Work to be completed:
Each entry is to be retyped exactly as it appears. Leave the images out.

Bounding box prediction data
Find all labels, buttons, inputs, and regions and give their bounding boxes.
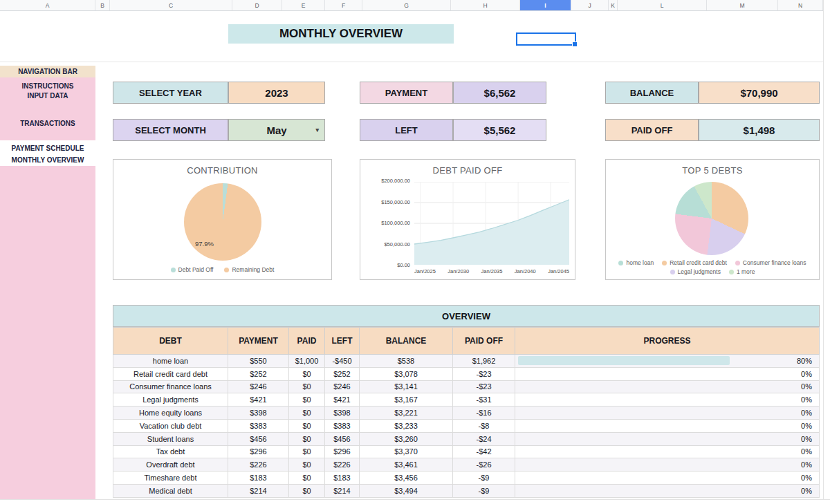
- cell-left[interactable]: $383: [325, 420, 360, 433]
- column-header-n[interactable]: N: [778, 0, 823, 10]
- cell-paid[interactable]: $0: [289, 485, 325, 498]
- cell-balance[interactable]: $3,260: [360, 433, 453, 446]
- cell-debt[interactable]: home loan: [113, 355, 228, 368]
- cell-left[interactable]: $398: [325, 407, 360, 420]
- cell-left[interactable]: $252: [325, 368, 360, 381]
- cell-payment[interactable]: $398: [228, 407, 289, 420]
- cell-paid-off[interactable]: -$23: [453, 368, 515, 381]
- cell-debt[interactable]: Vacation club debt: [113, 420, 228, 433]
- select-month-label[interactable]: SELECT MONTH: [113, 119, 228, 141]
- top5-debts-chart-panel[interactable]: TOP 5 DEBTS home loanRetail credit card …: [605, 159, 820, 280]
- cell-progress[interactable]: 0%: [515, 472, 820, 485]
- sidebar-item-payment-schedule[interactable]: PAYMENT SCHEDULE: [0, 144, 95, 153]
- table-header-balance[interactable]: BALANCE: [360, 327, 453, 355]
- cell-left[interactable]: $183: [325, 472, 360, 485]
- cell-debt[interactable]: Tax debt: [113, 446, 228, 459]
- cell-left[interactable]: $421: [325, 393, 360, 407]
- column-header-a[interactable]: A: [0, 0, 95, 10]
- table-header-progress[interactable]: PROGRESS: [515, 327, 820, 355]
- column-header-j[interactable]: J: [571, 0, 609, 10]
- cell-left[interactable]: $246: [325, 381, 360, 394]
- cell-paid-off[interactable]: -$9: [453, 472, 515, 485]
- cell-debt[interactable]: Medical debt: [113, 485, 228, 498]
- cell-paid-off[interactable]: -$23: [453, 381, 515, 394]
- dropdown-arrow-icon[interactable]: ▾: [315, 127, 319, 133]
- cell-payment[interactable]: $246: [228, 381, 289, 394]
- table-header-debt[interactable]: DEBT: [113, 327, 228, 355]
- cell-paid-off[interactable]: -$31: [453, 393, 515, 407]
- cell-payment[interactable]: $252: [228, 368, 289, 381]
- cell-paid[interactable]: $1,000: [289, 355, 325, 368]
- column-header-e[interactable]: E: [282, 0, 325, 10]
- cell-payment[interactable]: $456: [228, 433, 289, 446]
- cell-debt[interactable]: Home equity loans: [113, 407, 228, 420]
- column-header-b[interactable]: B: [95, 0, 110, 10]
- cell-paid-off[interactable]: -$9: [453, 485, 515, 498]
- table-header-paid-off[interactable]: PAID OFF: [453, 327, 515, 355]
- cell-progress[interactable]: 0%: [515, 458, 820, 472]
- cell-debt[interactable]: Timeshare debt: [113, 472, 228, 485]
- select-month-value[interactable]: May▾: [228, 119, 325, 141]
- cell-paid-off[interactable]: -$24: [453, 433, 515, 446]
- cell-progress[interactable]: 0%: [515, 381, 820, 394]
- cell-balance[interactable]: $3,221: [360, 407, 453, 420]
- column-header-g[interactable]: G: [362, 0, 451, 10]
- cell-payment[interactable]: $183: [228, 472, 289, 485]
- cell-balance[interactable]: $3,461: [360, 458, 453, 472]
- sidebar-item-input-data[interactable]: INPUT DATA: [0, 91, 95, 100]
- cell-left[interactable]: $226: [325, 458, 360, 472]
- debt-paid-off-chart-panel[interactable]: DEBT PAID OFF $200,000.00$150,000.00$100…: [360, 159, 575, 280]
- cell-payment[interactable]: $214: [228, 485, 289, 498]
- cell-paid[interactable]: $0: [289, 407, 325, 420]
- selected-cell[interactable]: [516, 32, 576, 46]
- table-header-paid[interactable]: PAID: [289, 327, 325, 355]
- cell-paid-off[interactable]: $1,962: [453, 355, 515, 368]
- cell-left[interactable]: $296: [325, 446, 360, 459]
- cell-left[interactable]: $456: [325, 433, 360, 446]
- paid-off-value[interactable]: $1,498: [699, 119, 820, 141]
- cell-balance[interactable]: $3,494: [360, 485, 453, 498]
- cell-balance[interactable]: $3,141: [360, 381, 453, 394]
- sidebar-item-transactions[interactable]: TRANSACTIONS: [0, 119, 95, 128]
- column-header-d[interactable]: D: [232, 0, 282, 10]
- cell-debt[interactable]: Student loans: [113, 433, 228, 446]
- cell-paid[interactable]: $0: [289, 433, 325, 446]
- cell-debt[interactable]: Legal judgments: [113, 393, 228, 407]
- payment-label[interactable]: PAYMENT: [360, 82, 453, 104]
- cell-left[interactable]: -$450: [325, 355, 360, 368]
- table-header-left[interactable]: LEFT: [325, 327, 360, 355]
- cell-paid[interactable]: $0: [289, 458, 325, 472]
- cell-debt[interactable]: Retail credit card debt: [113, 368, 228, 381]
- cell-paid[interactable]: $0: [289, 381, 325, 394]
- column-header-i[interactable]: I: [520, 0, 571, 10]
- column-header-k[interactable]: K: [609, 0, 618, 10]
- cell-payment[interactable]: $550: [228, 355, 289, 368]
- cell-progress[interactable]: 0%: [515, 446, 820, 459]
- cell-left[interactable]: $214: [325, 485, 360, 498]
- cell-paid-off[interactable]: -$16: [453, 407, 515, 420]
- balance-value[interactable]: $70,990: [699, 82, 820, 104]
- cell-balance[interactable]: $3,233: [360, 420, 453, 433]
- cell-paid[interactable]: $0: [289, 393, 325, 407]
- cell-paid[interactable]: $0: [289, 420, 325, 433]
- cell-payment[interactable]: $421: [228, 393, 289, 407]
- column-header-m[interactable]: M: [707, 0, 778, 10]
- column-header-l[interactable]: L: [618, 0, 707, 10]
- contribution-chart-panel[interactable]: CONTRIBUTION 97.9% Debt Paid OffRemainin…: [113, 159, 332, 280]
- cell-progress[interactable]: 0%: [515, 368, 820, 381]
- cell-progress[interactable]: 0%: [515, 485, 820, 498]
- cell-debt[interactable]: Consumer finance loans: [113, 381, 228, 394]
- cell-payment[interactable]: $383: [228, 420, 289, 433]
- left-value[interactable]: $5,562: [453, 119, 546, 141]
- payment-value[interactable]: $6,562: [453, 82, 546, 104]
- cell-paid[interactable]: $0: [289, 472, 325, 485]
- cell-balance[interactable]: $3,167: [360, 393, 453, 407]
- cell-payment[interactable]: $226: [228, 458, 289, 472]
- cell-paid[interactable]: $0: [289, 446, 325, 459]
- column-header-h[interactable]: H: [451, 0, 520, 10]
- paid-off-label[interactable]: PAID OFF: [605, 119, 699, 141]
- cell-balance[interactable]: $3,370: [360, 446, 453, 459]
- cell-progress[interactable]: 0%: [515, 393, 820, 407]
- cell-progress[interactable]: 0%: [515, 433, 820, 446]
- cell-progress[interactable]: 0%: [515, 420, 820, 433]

Exercise solution:
Find all labels, buttons, inputs, and regions and give their bounding boxes.
- cell-left[interactable]: $383: [325, 420, 360, 433]
- column-header-n[interactable]: N: [778, 0, 823, 10]
- cell-paid[interactable]: $0: [289, 485, 325, 498]
- cell-balance[interactable]: $3,260: [360, 433, 453, 446]
- cell-debt[interactable]: home loan: [113, 355, 228, 368]
- cell-left[interactable]: $398: [325, 407, 360, 420]
- cell-left[interactable]: $252: [325, 368, 360, 381]
- cell-payment[interactable]: $398: [228, 407, 289, 420]
- cell-paid-off[interactable]: -$23: [453, 368, 515, 381]
- cell-debt[interactable]: Vacation club debt: [113, 420, 228, 433]
- select-month-label[interactable]: SELECT MONTH: [113, 119, 228, 141]
- top5-debts-chart-panel[interactable]: TOP 5 DEBTS home loanRetail credit card …: [605, 159, 820, 280]
- cell-progress[interactable]: 0%: [515, 472, 820, 485]
- sidebar-item-payment-schedule[interactable]: PAYMENT SCHEDULE: [0, 144, 95, 153]
- table-header-balance[interactable]: BALANCE: [360, 327, 453, 355]
- cell-left[interactable]: $183: [325, 472, 360, 485]
- cell-debt[interactable]: Tax debt: [113, 446, 228, 459]
- cell-left[interactable]: $421: [325, 393, 360, 407]
- column-header-a[interactable]: A: [0, 0, 95, 10]
- table-header-progress[interactable]: PROGRESS: [515, 327, 820, 355]
- column-header-j[interactable]: J: [571, 0, 609, 10]
- cell-left[interactable]: $246: [325, 381, 360, 394]
- cell-paid-off[interactable]: -$9: [453, 472, 515, 485]
- cell-debt[interactable]: Medical debt: [113, 485, 228, 498]
- cell-paid-off[interactable]: -$23: [453, 381, 515, 394]
- dropdown-arrow-icon[interactable]: ▾: [315, 127, 319, 133]
- cell-payment[interactable]: $246: [228, 381, 289, 394]
- table-header-debt[interactable]: DEBT: [113, 327, 228, 355]
- cell-paid-off[interactable]: -$31: [453, 393, 515, 407]
- cell-payment[interactable]: $252: [228, 368, 289, 381]
- cell-paid[interactable]: $1,000: [289, 355, 325, 368]
- column-header-e[interactable]: E: [282, 0, 325, 10]
- cell-payment[interactable]: $456: [228, 433, 289, 446]
- cell-debt[interactable]: Home equity loans: [113, 407, 228, 420]
- column-header-b[interactable]: B: [95, 0, 110, 10]
- cell-paid-off[interactable]: -$9: [453, 485, 515, 498]
- table-header-paid-off[interactable]: PAID OFF: [453, 327, 515, 355]
- cell-progress[interactable]: 0%: [515, 458, 820, 472]
- cell-debt[interactable]: Timeshare debt: [113, 472, 228, 485]
- select-month-value[interactable]: May▾: [228, 119, 325, 141]
- cell-paid-off[interactable]: -$24: [453, 433, 515, 446]
- cell-progress[interactable]: 0%: [515, 381, 820, 394]
- cell-balance[interactable]: $3,221: [360, 407, 453, 420]
- column-header-g[interactable]: G: [362, 0, 451, 10]
- cell-payment[interactable]: $183: [228, 472, 289, 485]
- cell-balance[interactable]: $3,461: [360, 458, 453, 472]
- sidebar-item-input-data[interactable]: INPUT DATA: [0, 91, 95, 100]
- cell-left[interactable]: $226: [325, 458, 360, 472]
- debt-paid-off-chart-panel[interactable]: DEBT PAID OFF $200,000.00$150,000.00$100…: [360, 159, 575, 280]
- cell-payment[interactable]: $214: [228, 485, 289, 498]
- cell-paid[interactable]: $0: [289, 407, 325, 420]
- selected-cell[interactable]: [516, 32, 576, 46]
- table-header-paid[interactable]: PAID: [289, 327, 325, 355]
- cell-paid-off[interactable]: $1,962: [453, 355, 515, 368]
- cell-left[interactable]: $296: [325, 446, 360, 459]
- cell-left[interactable]: $456: [325, 433, 360, 446]
- paid-off-value[interactable]: $1,498: [699, 119, 820, 141]
- cell-balance[interactable]: $3,494: [360, 485, 453, 498]
- cell-balance[interactable]: $3,141: [360, 381, 453, 394]
- sidebar-item-transactions[interactable]: TRANSACTIONS: [0, 119, 95, 128]
- column-header-d[interactable]: D: [232, 0, 282, 10]
- cell-debt[interactable]: Student loans: [113, 433, 228, 446]
- cell-paid[interactable]: $0: [289, 433, 325, 446]
- cell-debt[interactable]: Legal judgments: [113, 393, 228, 407]
- payment-label[interactable]: PAYMENT: [360, 82, 453, 104]
- cell-left[interactable]: -$450: [325, 355, 360, 368]
- table-header-left[interactable]: LEFT: [325, 327, 360, 355]
- cell-paid[interactable]: $0: [289, 458, 325, 472]
- cell-debt[interactable]: Retail credit card debt: [113, 368, 228, 381]
- cell-paid[interactable]: $0: [289, 381, 325, 394]
- column-header-i[interactable]: I: [520, 0, 571, 10]
- column-header-k[interactable]: K: [609, 0, 618, 10]
- cell-payment[interactable]: $550: [228, 355, 289, 368]
- cell-progress[interactable]: 0%: [515, 446, 820, 459]
- cell-left[interactable]: $214: [325, 485, 360, 498]
- cell-paid-off[interactable]: -$16: [453, 407, 515, 420]
- balance-value[interactable]: $70,990: [699, 82, 820, 104]
- cell-balance[interactable]: $3,233: [360, 420, 453, 433]
- cell-paid[interactable]: $0: [289, 393, 325, 407]
- cell-paid[interactable]: $0: [289, 420, 325, 433]
- cell-payment[interactable]: $421: [228, 393, 289, 407]
- column-header-m[interactable]: M: [707, 0, 778, 10]
- column-header-l[interactable]: L: [618, 0, 707, 10]
- contribution-chart-panel[interactable]: CONTRIBUTION 97.9% Debt Paid OffRemainin…: [113, 159, 332, 280]
- cell-progress[interactable]: 0%: [515, 368, 820, 381]
- cell-progress[interactable]: 0%: [515, 485, 820, 498]
- cell-debt[interactable]: Consumer finance loans: [113, 381, 228, 394]
- cell-payment[interactable]: $383: [228, 420, 289, 433]
- left-value[interactable]: $5,562: [453, 119, 546, 141]
- payment-value[interactable]: $6,562: [453, 82, 546, 104]
- cell-paid[interactable]: $0: [289, 472, 325, 485]
- cell-balance[interactable]: $3,167: [360, 393, 453, 407]
- cell-payment[interactable]: $226: [228, 458, 289, 472]
- cell-paid[interactable]: $0: [289, 446, 325, 459]
- column-header-h[interactable]: H: [451, 0, 520, 10]
- paid-off-label[interactable]: PAID OFF: [605, 119, 699, 141]
- cell-balance[interactable]: $3,370: [360, 446, 453, 459]
- cell-progress[interactable]: 0%: [515, 393, 820, 407]
- cell-progress[interactable]: 0%: [515, 433, 820, 446]
- cell-progress[interactable]: 0%: [515, 420, 820, 433]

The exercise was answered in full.